The second one doesn’t ‘bother’ them but the first one makes them very happy in a very ‘in your face’ way.
Exactly.
I am despairing. If my local Repub club caves to this nonsense - IOW they are playing the BLM game - how do I connect with anyone locally reliably about this whole insurrection?
That was one day.
My understanding is TX as a whole state did not permanently honor this until 1980. Per other poster comment.
Noted. You'll be remembered.
i celebrated with a watermelon.
KY - 225,000 slaves per 1960 census
22,000 slaves freed by the 13th Amendment
Is this a case of the glass being one-tenth empty or a case of the glass being nine-tenths full?
Why didn’t KY abolish slavery completely and not only see it reduced by 90 percent?
In contrast to the lie perpetrated by the movie Lincoln (which, nevertheless, was a great movie), there was no actual opposition to emancipation by the time of the debate on the 13th Amendment, the question was compensation. Kentucky thought, having been a loyal slave state, its slaveowners should be compensated. The Congress ended slavery in D.C. with compensation. Shouldn’t the loyal slave states be treated on a similar basis?
In fact, the Emancipation Proclamation provided a form of compensation: slaveowners in the loyal slave states would receive the enlistment bonus of slaves joining the union army. This freed about one-tenth of the slaves of Kentucky. Another eight-tenths simply ran away.
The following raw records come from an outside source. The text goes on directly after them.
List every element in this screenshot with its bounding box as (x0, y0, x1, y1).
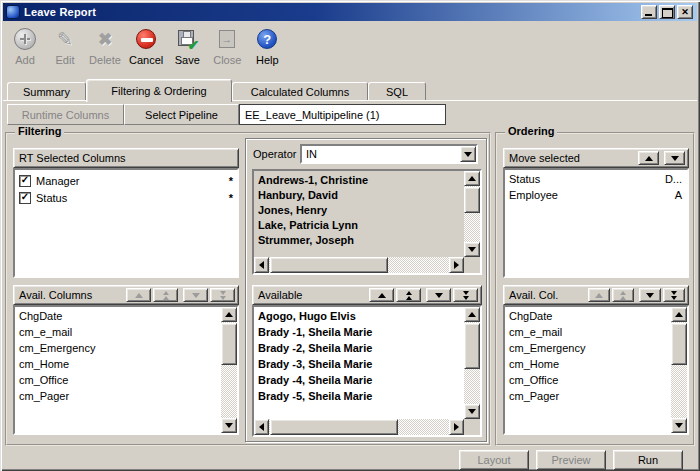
layout-button[interactable]: Layout (459, 450, 529, 470)
list-item[interactable]: cm_Home (505, 356, 671, 372)
scroll-thumb[interactable] (221, 323, 237, 365)
list-item[interactable]: cm_Home (15, 356, 221, 372)
help-button[interactable]: ? Help (247, 23, 287, 73)
select-pipeline-button[interactable]: Select Pipeline (124, 104, 239, 125)
minimize-button[interactable] (641, 5, 657, 19)
scroll-thumb[interactable] (464, 187, 480, 213)
scroll-up-button[interactable] (464, 307, 480, 322)
scroll-thumb[interactable] (464, 323, 480, 369)
available-values-list[interactable]: Agogo, Hugo Elvis Brady -1, Sheila Marie… (252, 305, 482, 437)
list-item[interactable]: cm_Pager (15, 388, 221, 404)
list-item[interactable]: cm_Emergency (15, 340, 221, 356)
horizontal-scrollbar[interactable] (254, 257, 464, 273)
title-bar[interactable]: Leave Report (3, 3, 697, 21)
cancel-button[interactable]: Cancel (125, 23, 167, 73)
list-item[interactable]: cm_Emergency (505, 340, 671, 356)
order-direction: A (675, 189, 682, 203)
maximize-button[interactable] (659, 5, 675, 19)
avail-columns-list[interactable]: ChgDate cm_e_mail cm_Emergency cm_Home c… (13, 305, 239, 435)
scroll-down-button[interactable] (464, 242, 480, 257)
vertical-scrollbar[interactable] (671, 307, 687, 433)
list-item[interactable]: cm_Office (505, 372, 671, 388)
rt-selected-columns-list[interactable]: Manager * Status * (13, 168, 239, 278)
list-item[interactable]: Employee A (505, 187, 687, 203)
preview-button[interactable]: Preview (536, 450, 606, 470)
move-bottom-button[interactable] (663, 288, 685, 302)
scroll-down-button[interactable] (671, 418, 687, 433)
move-up-button[interactable] (588, 288, 610, 302)
runtime-columns-button[interactable]: Runtime Columns (7, 104, 124, 125)
move-down-button[interactable] (639, 288, 661, 302)
vertical-scrollbar[interactable] (464, 307, 480, 419)
move-bottom-button[interactable] (210, 288, 235, 302)
scroll-right-button[interactable] (449, 419, 464, 435)
cancel-icon (136, 29, 156, 49)
scroll-thumb[interactable] (270, 419, 398, 435)
list-item[interactable]: Brady -4, Sheila Marie (254, 372, 464, 388)
scroll-up-button[interactable] (221, 307, 237, 322)
ordering-avail-columns-list[interactable]: ChgDate cm_e_mail cm_Emergency cm_Home c… (503, 305, 689, 435)
move-top-button[interactable] (396, 288, 421, 302)
filter-values-panel: Operator IN Andrews-1, Christine Hanbury… (245, 138, 487, 442)
scroll-up-button[interactable] (464, 171, 480, 186)
tab-summary[interactable]: Summary (7, 82, 86, 101)
operator-combo[interactable]: IN (300, 144, 478, 164)
list-item[interactable]: Jones, Henry (254, 202, 464, 217)
scroll-left-button[interactable] (254, 419, 269, 435)
vertical-scrollbar[interactable] (464, 171, 480, 257)
vertical-scrollbar[interactable] (221, 307, 237, 433)
list-item[interactable]: Manager * (15, 171, 237, 188)
list-item[interactable]: Strummer, Joseph (254, 232, 464, 247)
list-item[interactable]: Brady -3, Sheila Marie (254, 356, 464, 372)
list-item[interactable]: Brady -2, Sheila Marie (254, 340, 464, 356)
list-item[interactable]: Hanbury, David (254, 187, 464, 202)
scroll-left-button[interactable] (254, 257, 269, 273)
move-down-button[interactable] (426, 288, 451, 302)
list-item[interactable]: cm_e_mail (505, 324, 671, 340)
close-button[interactable]: Close (207, 23, 247, 73)
checkbox-checked-icon[interactable] (19, 192, 31, 204)
list-item[interactable]: Andrews-1, Christine (254, 172, 464, 187)
list-item[interactable]: Brady -1, Sheila Marie (254, 324, 464, 340)
scroll-right-button[interactable] (449, 257, 464, 273)
move-top-button[interactable] (612, 288, 634, 302)
close-window-button[interactable] (677, 5, 693, 19)
list-item[interactable]: Status D... (505, 171, 687, 187)
selected-values-list[interactable]: Andrews-1, Christine Hanbury, David Jone… (252, 169, 482, 275)
scroll-thumb[interactable] (270, 257, 388, 273)
list-item[interactable]: Agogo, Hugo Elvis (254, 308, 464, 324)
delete-button[interactable]: ✖ Delete (85, 23, 125, 73)
move-down-button[interactable] (183, 288, 208, 302)
edit-button[interactable]: ✎ Edit (45, 23, 85, 73)
list-item[interactable]: ChgDate (505, 308, 671, 324)
list-item[interactable]: cm_Pager (505, 388, 671, 404)
list-item[interactable]: Status * (15, 188, 237, 205)
list-item[interactable]: ChgDate (15, 308, 221, 324)
move-up-button[interactable] (369, 288, 394, 302)
move-selected-down-button[interactable] (664, 151, 685, 165)
list-item[interactable]: Brady -5, Sheila Marie (254, 388, 464, 404)
help-icon: ? (257, 29, 277, 49)
run-button[interactable]: Run (613, 450, 683, 470)
scroll-up-button[interactable] (671, 307, 687, 322)
horizontal-scrollbar[interactable] (254, 419, 464, 435)
tab-filtering-ordering[interactable]: Filtering & Ordering (86, 79, 232, 102)
move-top-button[interactable] (153, 288, 178, 302)
add-button[interactable]: Add (5, 23, 45, 73)
list-item[interactable]: cm_e_mail (15, 324, 221, 340)
list-item[interactable]: Lake, Patricia Lynn (254, 217, 464, 232)
scroll-down-button[interactable] (221, 418, 237, 433)
scroll-down-button[interactable] (464, 404, 480, 419)
chevron-down-icon[interactable] (460, 146, 476, 162)
pipeline-name-field[interactable]: EE_Leave_Multipipeline (1) (239, 104, 446, 125)
save-button[interactable]: ✔ Save (167, 23, 207, 73)
list-item[interactable]: cm_Office (15, 372, 221, 388)
move-up-button[interactable] (126, 288, 151, 302)
tab-calculated-columns[interactable]: Calculated Columns (232, 82, 368, 101)
ordering-selected-list[interactable]: Status D... Employee A (503, 168, 689, 278)
checkbox-checked-icon[interactable] (19, 175, 31, 187)
scroll-thumb[interactable] (671, 323, 687, 365)
move-selected-up-button[interactable] (638, 151, 659, 165)
tab-sql[interactable]: SQL (368, 82, 426, 101)
move-bottom-button[interactable] (453, 288, 478, 302)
In hindsight, the Brits ended slavery the right way, with compensation. (This doesn’t mean there were no complications.)
The Czars ended serfdom with a short period of transition (serfs had to continue to work for their former masters for two more years). However, Czars had more leeway about things like this because they’re not constrained by democracy.
We, in contrast, suffered an awful civil war. I’m not a pacifist, but wars not only put people into graves, they create harsh feelings that persist for generations. It should not be surprising that many wars lead to future wars and that those who are vanquished by war often take their revenge on the vulnerable among them.
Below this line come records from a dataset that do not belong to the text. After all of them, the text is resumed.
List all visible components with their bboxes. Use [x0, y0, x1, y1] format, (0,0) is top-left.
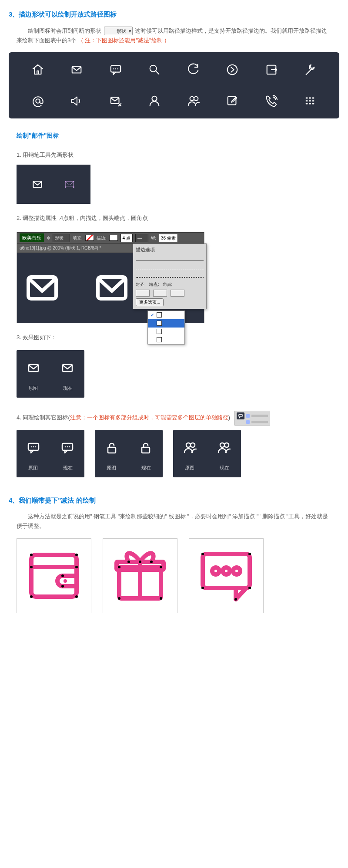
- svg-point-64: [139, 561, 141, 563]
- mail-icon: [25, 273, 60, 303]
- svg-point-2: [113, 68, 114, 69]
- step-4: 4. 同理绘制其它图标(注意：一个图标有多部分组成时，可能需要多个图层的单独路径…: [17, 411, 331, 426]
- svg-point-75: [234, 598, 237, 601]
- svg-rect-26: [73, 181, 74, 182]
- users-icon: [215, 439, 233, 457]
- compare-lock: 原图现在: [95, 430, 163, 477]
- svg-point-66: [150, 561, 153, 563]
- w-input[interactable]: 36 像素: [159, 234, 178, 242]
- svg-point-39: [65, 446, 66, 448]
- corner-dropdown[interactable]: [171, 290, 184, 297]
- note-red: （ 注：下图图标还能用"减法"绘制 ）: [78, 37, 170, 44]
- step-2: 2. 调整描边属性 ,4点粗，内描边，圆头端点，圆角点: [17, 213, 331, 223]
- svg-point-52: [30, 595, 33, 598]
- search-icon: [145, 60, 164, 79]
- result-compare-tile: 原图 现在: [17, 350, 84, 398]
- svg-point-53: [75, 595, 78, 598]
- edit-icon: [223, 91, 242, 111]
- chat-icon: [58, 439, 77, 457]
- svg-point-12: [194, 96, 198, 100]
- note-red: 注意：一个图标有多部分组成时，可能需要多个图层的单独路径: [70, 415, 228, 421]
- svg-rect-24: [66, 181, 74, 186]
- label-original: 原图: [24, 384, 42, 392]
- svg-rect-18: [309, 100, 311, 101]
- layer-strip: [234, 411, 270, 426]
- mail-icon: [58, 359, 77, 377]
- home-icon: [28, 60, 47, 79]
- stroke-options-popover: 描边选项 对齐: 端点: 角点: 更多选项...: [133, 243, 207, 310]
- svg-rect-67: [203, 554, 250, 588]
- wallet-icon: [17, 538, 91, 613]
- svg-point-45: [191, 443, 195, 447]
- svg-point-62: [118, 597, 120, 600]
- stroke-swatch[interactable]: [109, 235, 118, 241]
- user-icon: [145, 91, 164, 111]
- fill-swatch[interactable]: [85, 235, 94, 241]
- svg-point-60: [118, 566, 120, 568]
- section-4-para: 这种方法就是之前说的用" 钢笔工具 "来绘制那些较细的" 线图标 "，必要时会用…: [17, 512, 331, 531]
- svg-rect-27: [65, 186, 67, 188]
- svg-rect-19: [312, 100, 315, 101]
- svg-point-47: [224, 443, 229, 447]
- svg-point-74: [248, 587, 251, 589]
- section-3-title: 3、描边形状可以绘制开放式路径图标: [9, 9, 339, 20]
- stroke-style-list[interactable]: [136, 255, 204, 278]
- step-1: 1. 用钢笔工具先画形状: [17, 150, 331, 160]
- progress-icon: [223, 60, 242, 79]
- label-now: 现在: [59, 464, 77, 472]
- shape-dropdown[interactable]: 形状 ▾: [104, 27, 133, 36]
- users-icon: [184, 91, 203, 111]
- svg-rect-21: [309, 103, 311, 104]
- popover-title: 描边选项: [136, 246, 204, 254]
- label-original: 原图: [24, 464, 42, 472]
- svg-point-10: [152, 96, 157, 101]
- svg-point-3: [115, 68, 116, 69]
- ps-tab-music[interactable]: 欧美音乐: [20, 233, 44, 243]
- more-options-button[interactable]: 更多选项...: [136, 298, 164, 306]
- compare-users: 原图现在: [173, 430, 241, 477]
- svg-point-8: [36, 99, 40, 103]
- stroke-style-dropdown[interactable]: —: [135, 234, 148, 242]
- svg-rect-15: [309, 97, 311, 98]
- svg-point-71: [201, 553, 204, 555]
- section-3-para: 绘制图标时会用到间断的形状 形状 ▾ 这时候可以用路径描边样式，是支持开放路径描…: [17, 26, 331, 45]
- svg-point-69: [223, 567, 230, 574]
- w-label: W:: [151, 234, 156, 242]
- svg-point-65: [127, 561, 130, 563]
- svg-point-40: [67, 446, 68, 448]
- svg-rect-17: [306, 100, 308, 101]
- align-label: 对齐:: [136, 280, 146, 288]
- align-dropdown-menu[interactable]: ✔ ✔ ✔ ✔: [147, 311, 185, 344]
- svg-rect-22: [312, 103, 315, 104]
- para-text: 绘制图标时会用到间断的形状: [28, 27, 101, 34]
- pink-path-row: [17, 538, 331, 613]
- mail-icon: [24, 359, 43, 377]
- label-now: 现在: [216, 464, 233, 472]
- mail-icon: [30, 177, 45, 192]
- exit-icon: [262, 60, 281, 79]
- fill-label: 填充:: [73, 234, 83, 242]
- svg-point-63: [160, 597, 162, 600]
- svg-rect-42: [108, 447, 116, 453]
- svg-rect-25: [65, 181, 67, 182]
- visibility-toggle[interactable]: [246, 414, 250, 418]
- ps-mode-dropdown[interactable]: 形状: [53, 234, 70, 242]
- chat-icon: [237, 412, 244, 419]
- stroke-width-input[interactable]: 4 点: [120, 234, 133, 242]
- svg-point-37: [35, 446, 37, 448]
- cap-label: 端点:: [149, 280, 159, 288]
- align-dropdown[interactable]: [136, 290, 150, 297]
- at-icon: [28, 91, 47, 111]
- path-outline-icon: [62, 177, 77, 192]
- refresh-icon: [184, 60, 203, 79]
- stroke-label: 描边:: [97, 234, 107, 242]
- svg-rect-0: [72, 66, 81, 73]
- visibility-toggle[interactable]: [246, 420, 250, 424]
- label-original: 原图: [181, 464, 198, 472]
- compare-chat: 原图现在: [17, 430, 84, 477]
- svg-rect-33: [239, 415, 242, 417]
- svg-point-56: [61, 574, 64, 577]
- phone-icon: [262, 91, 281, 111]
- corner-label: 角点:: [163, 280, 173, 288]
- cap-dropdown[interactable]: [153, 290, 167, 297]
Not much of history seems to be important today, why is this day so important?
I hope u do remember me
I always recall south bashers
The fact you cling to that virtue signaling garbage while we lose out country and western civilization
Says plenty
Was scheduled to work my day off for some extra cash, turns out our day shift was made to take 1/2 day and us overtime guys were sent home before our day started.
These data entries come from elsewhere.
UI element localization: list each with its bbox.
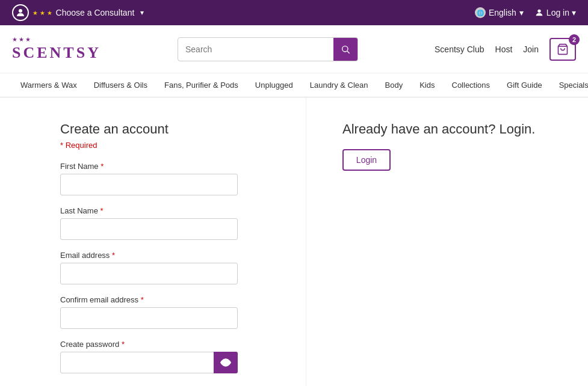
- email-field[interactable]: [60, 263, 238, 284]
- star-icon: ★: [12, 36, 17, 43]
- scentsy-club-link[interactable]: Scentsy Club: [435, 44, 484, 54]
- header: ★ ★ ★ SCENTSY Scentsy Club Host Join 2: [0, 25, 588, 73]
- search-bar: [178, 37, 358, 61]
- last-name-group: Last Name *: [60, 206, 270, 240]
- nav-item-fans[interactable]: Fans, Purifier & Pods: [156, 73, 247, 97]
- globe-icon: 🌐: [475, 7, 486, 18]
- search-icon: [341, 44, 350, 54]
- required-note: * Required: [60, 141, 270, 150]
- content: Create an account * Required First Name …: [0, 97, 588, 386]
- svg-point-1: [537, 10, 540, 13]
- email-label: Email address *: [60, 251, 270, 260]
- last-name-label: Last Name *: [60, 206, 270, 215]
- login-button[interactable]: Login: [342, 149, 391, 171]
- join-link[interactable]: Join: [523, 44, 539, 54]
- star-icon: ★: [19, 36, 24, 43]
- language-selector[interactable]: 🌐 English ▾: [475, 7, 524, 18]
- first-name-group: First Name *: [60, 162, 270, 195]
- top-bar-right: 🌐 English ▾ Log in ▾: [475, 7, 576, 18]
- chevron-down-icon: ▾: [140, 8, 144, 17]
- nav-item-gift-guide[interactable]: Gift Guide: [498, 73, 551, 97]
- nav-item-collections[interactable]: Collections: [444, 73, 499, 97]
- nav-item-body[interactable]: Body: [377, 73, 412, 97]
- page-title: Create an account: [60, 121, 270, 137]
- nav-item-laundry[interactable]: Laundry & Clean: [302, 73, 377, 97]
- chevron-down-icon: ▾: [519, 8, 524, 17]
- login-heading: Already have an account? Login.: [342, 121, 552, 137]
- password-wrap: [60, 352, 238, 373]
- cart-count: 2: [569, 34, 580, 45]
- consultant-stars: ★ ★ ★: [32, 10, 52, 16]
- cart-icon: [557, 43, 569, 55]
- email-group: Email address *: [60, 251, 270, 284]
- svg-point-2: [342, 46, 348, 51]
- login-label: Log in: [546, 8, 569, 17]
- password-group: Create password *: [60, 340, 270, 373]
- consultant-selector[interactable]: ★ ★ ★ Choose a Consultant ▾: [12, 4, 144, 21]
- svg-point-5: [224, 361, 227, 364]
- nav-item-kids[interactable]: Kids: [411, 73, 443, 97]
- cart-button[interactable]: 2: [549, 38, 576, 61]
- top-bar: ★ ★ ★ Choose a Consultant ▾ 🌐 English ▾ …: [0, 0, 588, 25]
- confirm-email-field[interactable]: [60, 307, 238, 329]
- host-link[interactable]: Host: [495, 44, 513, 54]
- first-name-field[interactable]: [60, 174, 238, 195]
- header-nav: Scentsy Club Host Join 2: [435, 38, 576, 61]
- confirm-email-group: Confirm email address *: [60, 295, 270, 329]
- create-account-panel: Create an account * Required First Name …: [0, 97, 306, 386]
- nav-item-warmers[interactable]: Warmers & Wax: [12, 73, 85, 97]
- first-name-label: First Name *: [60, 162, 270, 171]
- user-icon: [534, 8, 544, 17]
- password-label: Create password *: [60, 340, 270, 349]
- account-login[interactable]: Log in ▾: [534, 8, 576, 17]
- brand-name: SCENTSY: [12, 44, 101, 62]
- password-field[interactable]: [60, 352, 238, 373]
- logo[interactable]: ★ ★ ★ SCENTSY: [12, 36, 101, 62]
- nav-item-specials[interactable]: Specials: [551, 73, 588, 97]
- show-password-button[interactable]: [214, 352, 238, 373]
- last-name-field[interactable]: [60, 218, 238, 240]
- login-panel: Already have an account? Login. Login: [306, 97, 588, 386]
- search-input[interactable]: [178, 44, 333, 54]
- svg-line-3: [347, 51, 350, 54]
- nav-item-unplugged[interactable]: Unplugged: [247, 73, 302, 97]
- svg-point-0: [19, 9, 22, 13]
- chevron-down-icon: ▾: [572, 8, 576, 17]
- language-label: English: [489, 8, 516, 17]
- search-button[interactable]: [333, 37, 357, 61]
- star-icon: ★: [25, 36, 31, 43]
- eye-icon: [220, 357, 231, 368]
- nav-item-diffusers[interactable]: Diffusers & Oils: [85, 73, 156, 97]
- confirm-email-label: Confirm email address *: [60, 295, 270, 304]
- main-nav: Warmers & Wax Diffusers & Oils Fans, Pur…: [0, 73, 588, 97]
- consultant-label: Choose a Consultant: [56, 8, 135, 17]
- logo-stars: ★ ★ ★: [12, 36, 31, 43]
- consultant-icon: [12, 4, 29, 21]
Never heard of juneteenth before, not an immediate fan of it.
Its not Juneteenf?!
Total BS
If invited to a party to celebrate it we went and had a good time. Now I think it has become tainted with politics.
If the same people who I know in the past have celebrated it invite us over we will go. Those who are trying to be fashionable and trendy will receive a polite decline.
Yes, in Texas it has mostly been an East Texas upper Gulf Coast celebration. Austin, DFW, a few other larger Central Texas cities also. I have no problem with being it appropriated as a national celebration but find it ironic or funny (I can’t find the right word) that a celebration regional to only part of Texas would become national.
Bookmark
I think it should be lumped in with MLK day, the same way they did with American Presidents.
A few days ago someone mentioned that his company was giving a half day for Juneteenth.
In true FReeper fashion, someone responded the it should be 3/5 of a day.
i first heard about it when i moved to texas in the early ‘70s. i remember all the stores having watermelon on sale.
Our side has to define it, though.
It’s a very GOOD thing, and our side made it happen. It’s everything we should stand for. Freedom. Equality of opportunity. Looking at the heart, not the skin color.
Never heard of it.
By coincidence, Jefferson Davis died on December 6 (many years later--in 1889).